Bickerstaff brainstem encephalitis and Guillain-Barré syndrome overlap
Authors:
J. Husárová-Cepková 1; E. Ehler 1,2; L. Ungermann 3; I. Štětkářová 4
Authors place of work:
Department of Neurology, Pardubice, Regional Hospital, Czech Republic
1; Department of Neurology, Faculty of, Health Studies, University of Pardubice, Czech Republic
2; Radiodiagnostic Department, Pardubice, Regional Hospital, Czech Republic
3; Department of Neurology, Third Faculty, of Medicine, Královské Vinohrady University, Hospital, Prague, Czech Republic
4
Published in the journal:
Cesk Slov Neurol N 2022; 85(5): 415-416
Category:
Dopisy redakci
doi:
https://doi.org/10.48095/cccsnn2022415
Dear editors,
Bickerstaff brainstem encephalitis (BBE) is a rare acquired autoimmune inflammatory disorder of the nervous system related to Guillain-Barré syndrome (GBS) with ophthalmoplegia and ataxia. Patients present with hyperreflexia and altered consciousness. Miller Fisher syndrome (MFS) also associated with GBS is clinically characterized by ophthalmoplegia, ataxia and areflexia. Both MFS and BBE are observed after preceding infection and have some similarities with GBS. Since the discovery of GQ1b antibodies in early 1990, both disorders provided evidence that are of the same spectrum – GQ1b syndrome. MFS patients who developed limb weakness are overlapping with GBS or those who developed drowsiness are overlapping with BBE [1].

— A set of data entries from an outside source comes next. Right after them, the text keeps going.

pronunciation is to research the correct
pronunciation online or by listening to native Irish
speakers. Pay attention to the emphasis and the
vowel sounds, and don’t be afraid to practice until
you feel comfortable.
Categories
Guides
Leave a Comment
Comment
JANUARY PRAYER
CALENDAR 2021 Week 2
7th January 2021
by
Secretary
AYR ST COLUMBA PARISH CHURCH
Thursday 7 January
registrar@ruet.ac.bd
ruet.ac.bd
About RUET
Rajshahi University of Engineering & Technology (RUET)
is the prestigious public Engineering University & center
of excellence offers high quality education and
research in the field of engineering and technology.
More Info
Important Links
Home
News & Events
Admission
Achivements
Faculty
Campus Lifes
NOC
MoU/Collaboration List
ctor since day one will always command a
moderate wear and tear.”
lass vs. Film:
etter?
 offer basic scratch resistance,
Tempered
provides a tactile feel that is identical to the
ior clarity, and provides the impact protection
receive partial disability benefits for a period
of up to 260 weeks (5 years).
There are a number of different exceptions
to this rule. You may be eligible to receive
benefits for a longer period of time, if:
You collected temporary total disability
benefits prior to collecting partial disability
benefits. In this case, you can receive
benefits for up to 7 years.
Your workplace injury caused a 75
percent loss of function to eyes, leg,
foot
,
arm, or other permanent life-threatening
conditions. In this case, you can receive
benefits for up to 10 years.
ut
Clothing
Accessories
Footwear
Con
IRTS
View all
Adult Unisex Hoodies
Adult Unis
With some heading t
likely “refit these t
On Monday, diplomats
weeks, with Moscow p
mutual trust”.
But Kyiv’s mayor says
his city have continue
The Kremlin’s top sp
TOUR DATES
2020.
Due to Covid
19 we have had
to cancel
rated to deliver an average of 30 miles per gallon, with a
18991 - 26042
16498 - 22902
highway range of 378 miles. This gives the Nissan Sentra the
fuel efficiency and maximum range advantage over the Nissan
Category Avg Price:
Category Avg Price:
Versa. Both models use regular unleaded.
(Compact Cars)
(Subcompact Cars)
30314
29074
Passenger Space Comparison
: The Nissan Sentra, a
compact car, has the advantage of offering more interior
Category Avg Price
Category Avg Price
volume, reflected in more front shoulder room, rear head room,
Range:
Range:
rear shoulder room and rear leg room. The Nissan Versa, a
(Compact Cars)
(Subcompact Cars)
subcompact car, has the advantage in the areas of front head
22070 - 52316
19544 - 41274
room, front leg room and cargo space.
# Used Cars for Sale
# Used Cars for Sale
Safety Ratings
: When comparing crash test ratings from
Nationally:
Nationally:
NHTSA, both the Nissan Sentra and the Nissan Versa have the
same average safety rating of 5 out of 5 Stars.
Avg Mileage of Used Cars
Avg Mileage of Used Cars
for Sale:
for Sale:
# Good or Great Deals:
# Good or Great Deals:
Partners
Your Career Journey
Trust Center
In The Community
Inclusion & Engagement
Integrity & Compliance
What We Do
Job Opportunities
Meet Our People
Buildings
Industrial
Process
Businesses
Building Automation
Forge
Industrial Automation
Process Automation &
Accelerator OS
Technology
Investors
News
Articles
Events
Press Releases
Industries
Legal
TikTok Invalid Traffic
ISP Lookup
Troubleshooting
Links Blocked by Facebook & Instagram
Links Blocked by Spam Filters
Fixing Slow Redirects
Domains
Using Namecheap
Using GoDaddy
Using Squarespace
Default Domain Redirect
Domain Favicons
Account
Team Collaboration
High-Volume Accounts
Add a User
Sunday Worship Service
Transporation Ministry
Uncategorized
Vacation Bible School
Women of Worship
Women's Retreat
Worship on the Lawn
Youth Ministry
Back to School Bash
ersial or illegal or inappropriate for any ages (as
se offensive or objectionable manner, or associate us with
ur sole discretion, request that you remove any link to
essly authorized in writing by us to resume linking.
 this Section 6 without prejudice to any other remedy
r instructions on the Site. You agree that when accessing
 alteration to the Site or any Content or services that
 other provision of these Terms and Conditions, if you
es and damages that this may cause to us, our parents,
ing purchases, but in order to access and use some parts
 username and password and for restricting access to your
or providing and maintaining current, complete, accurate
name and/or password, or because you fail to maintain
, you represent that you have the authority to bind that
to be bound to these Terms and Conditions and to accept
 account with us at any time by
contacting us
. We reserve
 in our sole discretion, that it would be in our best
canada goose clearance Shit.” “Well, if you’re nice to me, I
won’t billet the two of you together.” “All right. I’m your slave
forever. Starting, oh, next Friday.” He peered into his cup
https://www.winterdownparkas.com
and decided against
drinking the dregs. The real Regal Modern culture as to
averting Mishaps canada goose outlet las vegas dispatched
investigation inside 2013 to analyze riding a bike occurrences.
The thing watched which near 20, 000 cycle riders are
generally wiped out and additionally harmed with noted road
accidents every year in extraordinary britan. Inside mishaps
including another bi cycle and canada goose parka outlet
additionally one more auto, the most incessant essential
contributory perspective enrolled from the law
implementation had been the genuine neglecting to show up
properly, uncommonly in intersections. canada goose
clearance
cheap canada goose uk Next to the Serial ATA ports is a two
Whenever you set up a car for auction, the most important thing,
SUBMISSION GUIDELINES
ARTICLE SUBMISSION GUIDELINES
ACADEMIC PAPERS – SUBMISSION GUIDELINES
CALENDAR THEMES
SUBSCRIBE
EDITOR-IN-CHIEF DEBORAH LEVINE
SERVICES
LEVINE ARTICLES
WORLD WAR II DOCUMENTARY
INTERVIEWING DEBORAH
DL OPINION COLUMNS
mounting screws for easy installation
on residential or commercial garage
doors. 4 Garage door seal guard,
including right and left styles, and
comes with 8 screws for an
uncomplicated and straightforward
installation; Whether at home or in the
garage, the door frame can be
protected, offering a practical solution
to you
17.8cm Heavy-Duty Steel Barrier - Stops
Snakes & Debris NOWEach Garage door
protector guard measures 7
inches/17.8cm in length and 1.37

We report a patient, who developed bilateral ophthalmoplegia and ataxia, with weakness and numbness of upper extremities and later also weakness of lower extremities, accompanied by drowsiness with hyperreflexia. Based on clinical and EMG findings, high positivity of anti-GQ1b antibodies and prompt treatment response to intravenous immunoglobulins, we conclude that the final diagnosis of our patients is BBE overlapping with GBS.
On the January 27, 2022, pain on the right side of the face appeared in a 69-year-old woman who was diagnosed with recurrent maxillary sinusitis. The patient has been treated for mild bronchial asthma since childhood (salbutamol and ciclesonide were given for discomfort). She suffered from recurrent maxillary sinusitis on the right side and has undergone carpal tunnel surgery on the right side in 2016 with good outcomes. The patient was originally a civil servant and is now retired.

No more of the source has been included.